Black tea’s “fermentation” is really enzymatic oxidation, with no microbes involved. Dark tea’s wodui (渥堆, “wet piling”), by contrast, takes sun-dried maocha, piles it up, sprays it with water and keeps it warm and humid so that fungi and bacteria multiply and remake the leaf with the enzymes they secrete. Because this happens after primary processing (fixation, etc.), it is called post-fermentation.
Wodui: microbes, heat, and the making of theabrownins
Drag through the ~50-day pile; watch pile temperature, microbes and theabrownins ↓
Schematic.

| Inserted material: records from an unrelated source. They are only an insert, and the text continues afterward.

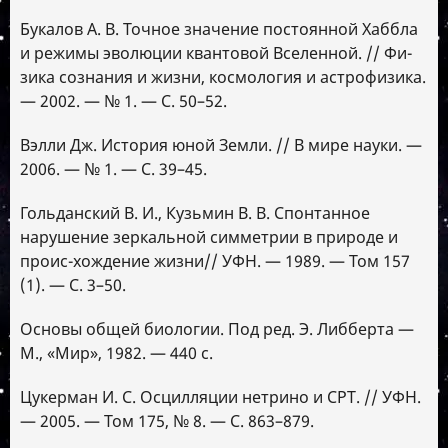
Букалов А. В. Точное значение постоянной Хаббла
и режимы эволюции квантовой Вселенной. // Фи-
зика сознания и жизни, космология и астрофизика.
— 2002. — № 1. — С. 50–52.
Вэлли Дж. История юной Земли. // В мире науки. —
2006. — № 1. — С. 39–45.
Гольданский В. И., Кузьмин В. В. Спонтанное
нарушение зеркальной симметрии в природе и
проис-хождение жизни// УФН. — 1989. — Том 157
(1). — С. 3–50.
Основы общей биологии. Под ред. Э. Либберта —
М., «Мир», 1982. — 440 с.
Цукерман И. С. Осцилляции нетрино и СРТ. // УФН.
— 2005. — Том 175, № 8. — С. 863–879.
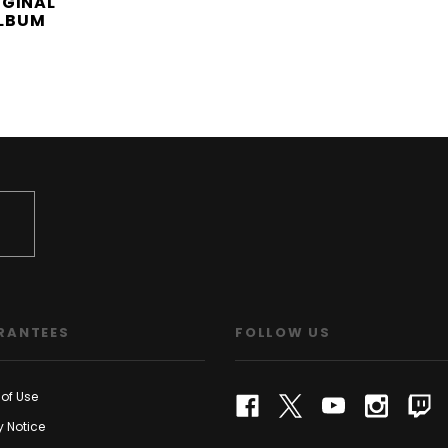
IGINAL
LBUM
RANTEES
FOLLOW US
of Use
y Notice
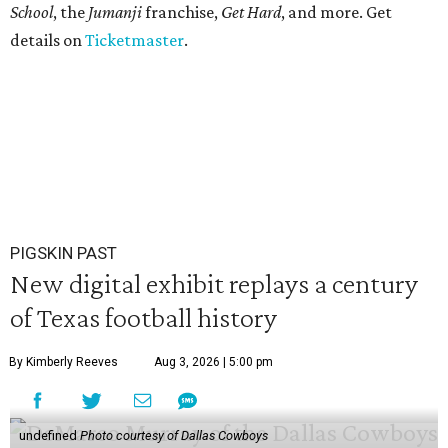
School
, the
Jumanji
franchise,
Get Hard
, and more. Get
details on
Ticketmaster
.
PIGSKIN PAST
New digital exhibit replays a century
of Texas football history
By Kimberly Reeves
Aug 3, 2026 | 5:00 pm
undefined
Photo courtesy of Dallas Cowboys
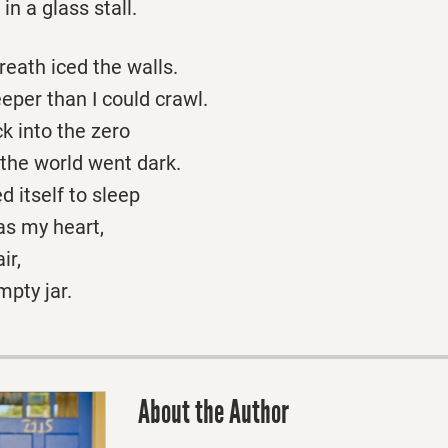
in a glass stall.
eath iced the walls.
eper than I could crawl.
k into the zero
 the world went dark.
itself to sleep
as my heart,
ir,
mpty jar.
About the Author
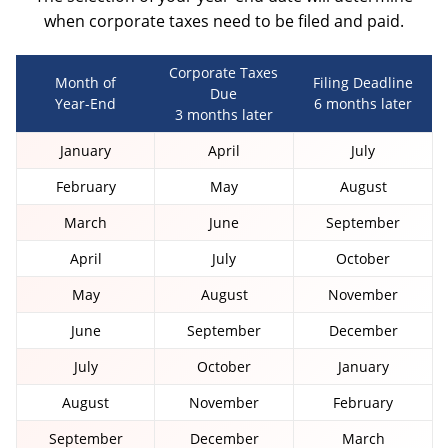
when corporate taxes need to be filed and paid.
OTHER
BOOKKEEPING
Corporate Taxes
Month of
Filing Deadline
Due
Year-End
6 months later
3 months later
January
April
July
AUTOMOBILES & VEHICLES
February
May
August
March
June
September
April
July
October
May
August
November
June
September
December
July
October
January
August
November
February
September
December
March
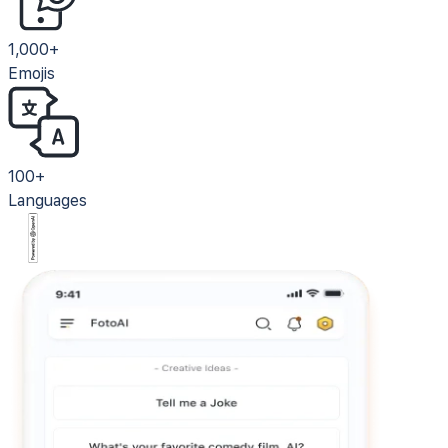
1,000+
Emojis
100+
Languages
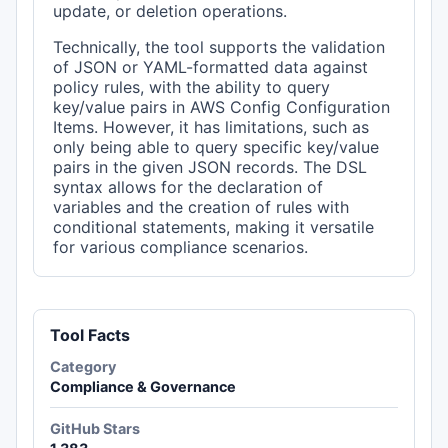
update, or deletion operations.
Technically, the tool supports the validation
of JSON or YAML-formatted data against
policy rules, with the ability to query
key/value pairs in AWS Config Configuration
Items. However, it has limitations, such as
only being able to query specific key/value
pairs in the given JSON records. The DSL
syntax allows for the declaration of
variables and the creation of rules with
conditional statements, making it versatile
for various compliance scenarios.
Tool Facts
Category
Compliance & Governance
GitHub Stars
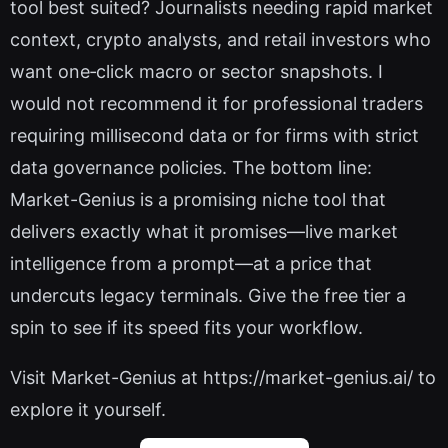
tool best suited? Journalists needing rapid market
context, crypto analysts, and retail investors who
want one‑click macro or sector snapshots. I
would not recommend it for professional traders
requiring millisecond data or for firms with strict
data governance policies. The bottom line:
Market-Genius is a promising niche tool that
delivers exactly what it promises—live market
intelligence from a prompt—at a price that
undercuts legacy terminals. Give the free tier a
spin to see if its speed fits your workflow.
Visit Market-Genius at https://market-genius.ai/ to
explore it yourself.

Unlike green/black/oolong (the leaf’s own enzymes), this is true microbial fermentation.
Microbial metabolism gives off heat, so the pile’s core naturally climbs to around 50–65 °C; makers periodically “turn the pile” to cool it, add oxygen, even out the fermentation, and prevent overheating (“pile-burning”). After roughly 40–60 days, dark-green maocha becomes glossy red-brown ripe tea — deep red liquor, mellow taste, much less bitterness. This is ripe (shou) pu-erh.
L2 · Deep DiveThe main line of dark tea (ripe pu-erh)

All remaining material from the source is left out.